For reasons we’re all tired of hearing about, the precautions of the past year and a half haven’t spared beer drinkers.
More often than not, meeting friends for beers now means picking a place with outdoor seating and taking our IPAs, pilsners, porters and ambers outside.
Local pubs and breweries have responded responsibly, helpfully dragging heaters and fire pits onto their patios as winter descended and setting up cooling misters to relieve the swelter of summer.
All this has led more than one local beer sage to conclude that outdoor drinking really isn’t that bad. In fact, maybe it’s even better.
And that leads to a natural question: Is beer better indoors or outside?
Depends who you ask.
Linda Kane, payroll administrator at Catholic Charities in Yakima, didn’t hesitate.
“Outdoors,” she said. “Everything tastes better outdoors.”
“Around the fire, in the mountains after a good ride on a good horse,” added Selah’s Su Griffin.
Besides, as one retiree put it: “Belching is less frowned upon and it doesn’t matter where the peanut shells go.”
Tough to argue with any of that.
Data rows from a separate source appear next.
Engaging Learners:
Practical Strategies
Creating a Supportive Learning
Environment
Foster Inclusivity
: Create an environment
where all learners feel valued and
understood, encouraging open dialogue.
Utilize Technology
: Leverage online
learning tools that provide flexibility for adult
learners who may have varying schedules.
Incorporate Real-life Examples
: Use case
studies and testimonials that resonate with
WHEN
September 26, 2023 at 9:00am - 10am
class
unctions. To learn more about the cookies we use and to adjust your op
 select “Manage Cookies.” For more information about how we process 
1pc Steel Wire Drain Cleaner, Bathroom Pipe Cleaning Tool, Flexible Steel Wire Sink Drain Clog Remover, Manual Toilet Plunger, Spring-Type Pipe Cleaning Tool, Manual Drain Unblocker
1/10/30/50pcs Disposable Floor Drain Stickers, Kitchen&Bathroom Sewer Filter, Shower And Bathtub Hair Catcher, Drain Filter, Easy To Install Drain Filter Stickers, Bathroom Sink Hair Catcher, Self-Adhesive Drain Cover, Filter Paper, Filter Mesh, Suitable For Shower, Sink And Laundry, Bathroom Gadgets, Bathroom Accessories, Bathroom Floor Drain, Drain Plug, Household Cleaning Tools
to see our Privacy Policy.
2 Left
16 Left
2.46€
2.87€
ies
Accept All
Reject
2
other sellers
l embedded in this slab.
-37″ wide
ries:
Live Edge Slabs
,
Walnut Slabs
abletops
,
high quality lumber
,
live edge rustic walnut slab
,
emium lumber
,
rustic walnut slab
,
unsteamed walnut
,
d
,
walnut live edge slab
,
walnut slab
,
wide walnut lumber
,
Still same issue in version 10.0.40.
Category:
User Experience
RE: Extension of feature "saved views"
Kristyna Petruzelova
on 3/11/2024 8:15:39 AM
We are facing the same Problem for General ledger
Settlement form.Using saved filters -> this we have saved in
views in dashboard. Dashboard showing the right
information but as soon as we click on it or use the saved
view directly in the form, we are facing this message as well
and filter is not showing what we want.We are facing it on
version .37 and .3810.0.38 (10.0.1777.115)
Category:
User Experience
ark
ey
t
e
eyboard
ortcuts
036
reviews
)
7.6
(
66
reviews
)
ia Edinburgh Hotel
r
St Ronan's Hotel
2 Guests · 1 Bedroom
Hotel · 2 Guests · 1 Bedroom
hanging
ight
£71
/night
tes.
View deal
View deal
Campfires and rigorous outdoor activity just seem to call for a cold one — preferably pulled from a cooler full of ice.
On the other hand, exactly what kind of cold one are we talking about? Because for some folks, the brand of the brew sets the venue.
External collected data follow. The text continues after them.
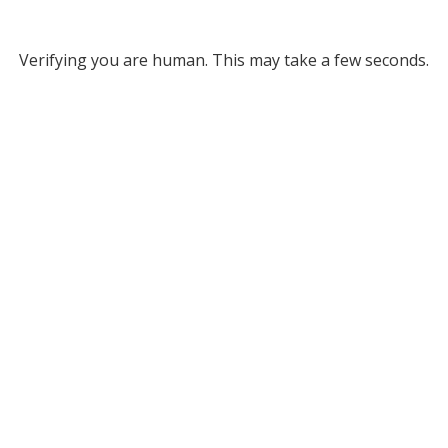
Verifying you are human. This may take a few seconds.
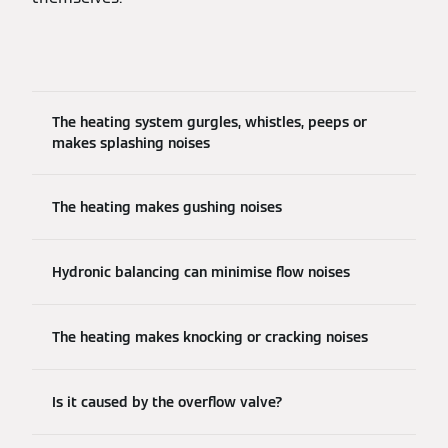
The heating system gurgles, whistles, peeps or
makes splashing noises
The heating makes gushing noises
Hydronic balancing can minimise flow noises
The heating makes knocking or cracking noises
Is it caused by the overflow valve?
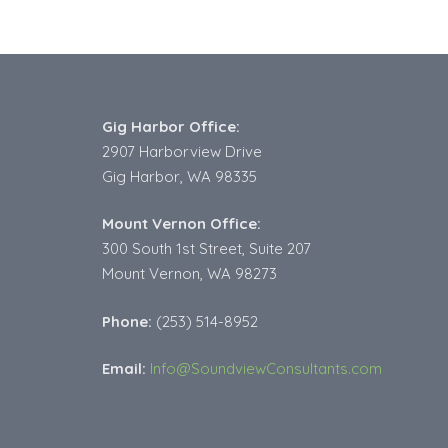
Gig Harbor Office:
2907 Harborview Drive
Gig Harbor, WA 98335
Mount Vernon Office:
300 South 1st Street, Suite 207
Mount Vernon, WA 98273
Phone:
(253) 514-8952
Email:
Info@SoundviewConsultants.com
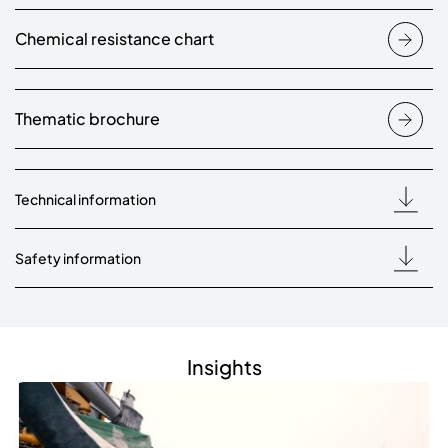
Chemical resistance chart
Thematic brochure
Technical information
Safety information
Insights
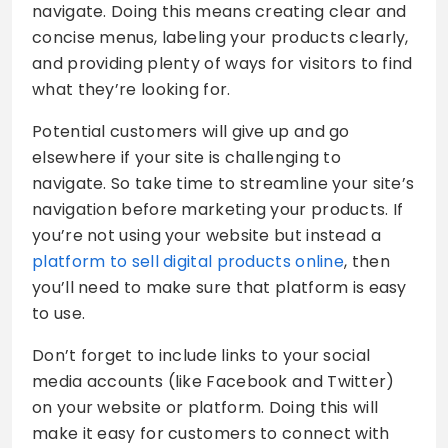
navigate. Doing this means creating clear and
concise menus, labeling your products clearly,
and providing plenty of ways for visitors to find
what they’re looking for.
Potential customers will give up and go
elsewhere if your site is challenging to
navigate. So take time to streamline your site’s
navigation before marketing your products. If
you’re not using your website but instead a
platform to sell digital products online
, then
you’ll need to make sure that platform is easy
to use.
Don’t forget to include links to your social
media accounts (like Facebook and Twitter)
on your website or platform. Doing this will
make it easy for customers to connect with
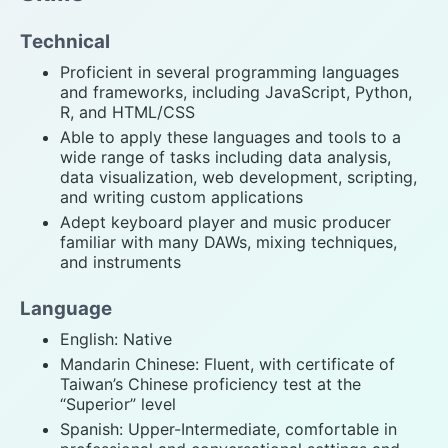
Technical
Proficient in several programming languages
and frameworks, including JavaScript, Python,
R, and HTML/CSS
Able to apply these languages and tools to a
wide range of tasks including data analysis,
data visualization, web development, scripting,
and writing custom applications
Adept keyboard player and music producer
familiar with many DAWs, mixing techniques,
and instruments
Language
English: Native
Mandarin Chinese: Fluent, with certificate of
Taiwan’s Chinese proficiency test at the
“Superior” level
Spanish: Upper-Intermediate, comfortable in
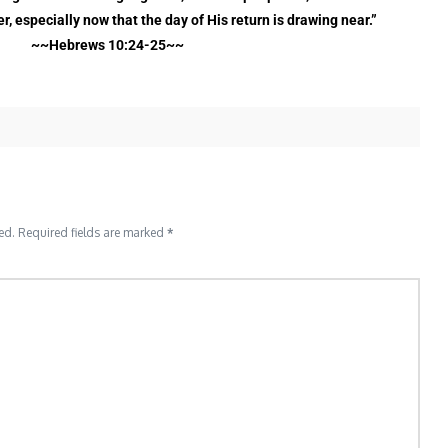
, especially now that the day of His return is drawing near.”
~~Hebrews 10:24-25~~
ed.
Required fields are marked
*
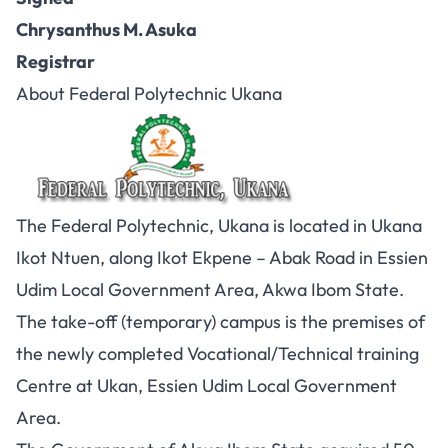
Chrysanthus M. Asuka
Registrar
About Federal Polytechnic Ukana
The Federal Polytechnic, Ukana is located in Ukana
Ikot Ntuen, along Ikot Ekpene – Abak Road in Essien
Udim Local Government Area, Akwa Ibom State.
The take-off (temporary) campus is the premises of
the newly completed Vocational/Technical training
Centre at Ukan, Essien Udim Local Government
Area.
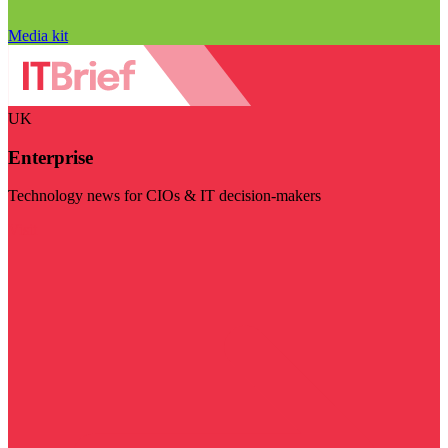
Media kit
UK
Enterprise
Technology news for CIOs & IT decision-makers
Visit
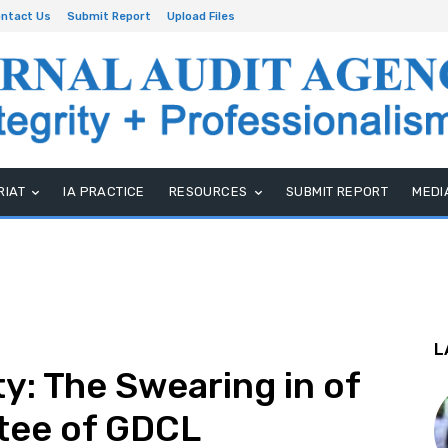
ntact Us
Submit Report
Upload Files
RIAT
IA PRACTICE
RESOURCES
SUBMIT REPORT
MEDI
L
y: The Swearing in of
tee of GDCL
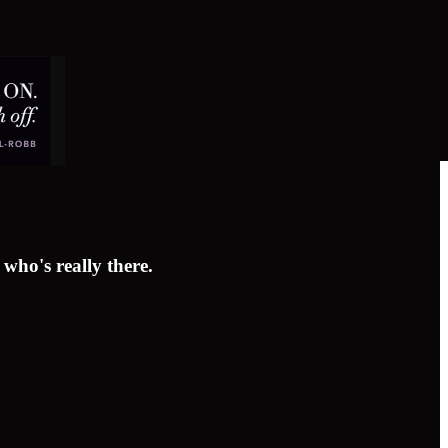
who's really there.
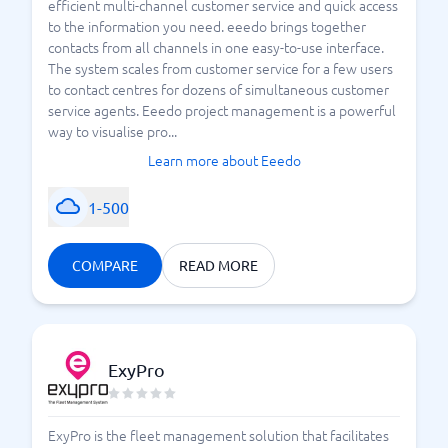
efficient multi-channel customer service and quick access
to the information you need. eeedo brings together
contacts from all channels in one easy-to-use interface.
The system scales from customer service for a few users
to contact centres for dozens of simultaneous customer
service agents. Eeedo project management is a powerful
way to visualise pro...
Learn more about Eeedo
1-500
COMPARE
READ MORE
ExyPro
ExyPro is the fleet management solution that facilitates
“Depends on the beer,” said former Yakima resident Gary Nelson. “Most beer is great outdoors, but a pint of Guinness, it seems to me, just doesn’t taste right unless it’s inside a pub.”
Or maybe outdoors vs. indoors is more of an extrovert vs. introvert thing?
Richland’s Pete Christensen, for instance, favors inside — “Where I don’t have to talk to anyone.”
A diplomatic guy like former Yakima Mayor Micah Cawley staked out the middle ground. “I think the answer is both,” said Cawley, who these days is Midwest regional key account sales manager for John I. Haas Inc.
“Some days you just need to get outside and enjoy a fresh beer in natural surroundings. Other days you find yourself in a cool taproom tasting through a flight of new and flavorful brews.”
Reesha Cosby, president of the Yakima branch of the NAACP and a local radio personality, can see good points on both sides, too.
“Well, while it is tempting to say it is better to drink beer indoors to drown out the sound of kids screaming, I think it is better to drink beer outdoors with your friends,” she said. “Because friends make beer taste better — especially when your friends have a pool.”
With all these thoughts splashing and foaming up, we figured it was time to call in an expert.
So we called on Yakima Magazine’s resident beer aficionado, Ryan Messer.
“It’s gotta be outside,” he said. “If you’re drinking a beer outside, you’re more often than not enjoying life to the fullest. You could be chatting or eating on the deck with friends, out on the water, laying by a pool, camping — you name it. There’s also few things that beat a cold beer after a tough outdoor project.”
Good points. Guess that’s why he’s our beer expert.
Messer even has some staggering studies to back up his conclusions:
“I’ve tried to recollect all of my beer drinking experiences for this answer. My statistics tell me there is a 63.2% chance you will have a better time with a cold one outdoors.”
Hmm. Not sure how reliable his calculations are, but he’s probably somewhere near the right answer.
If anybody would have the actual right answer, you’d think it’d be somebody like Derrick Nordberg. He’s the owner and brewer at Cowiche Creek Brewing Co.
“The best place to have a beer is both,” he said. “Inside your tractor, outside in your field drinking a beer you made while harvesting the crops you worked so hard to grow. There is nothing more refreshing but also rewarding than that feeling.”
Yeah. Hard to imagine anything better than that. We’re glad guys like Nordberg are out there, keeping the beer flowing.
And with that, we’ll grab our glass and show ourselves out.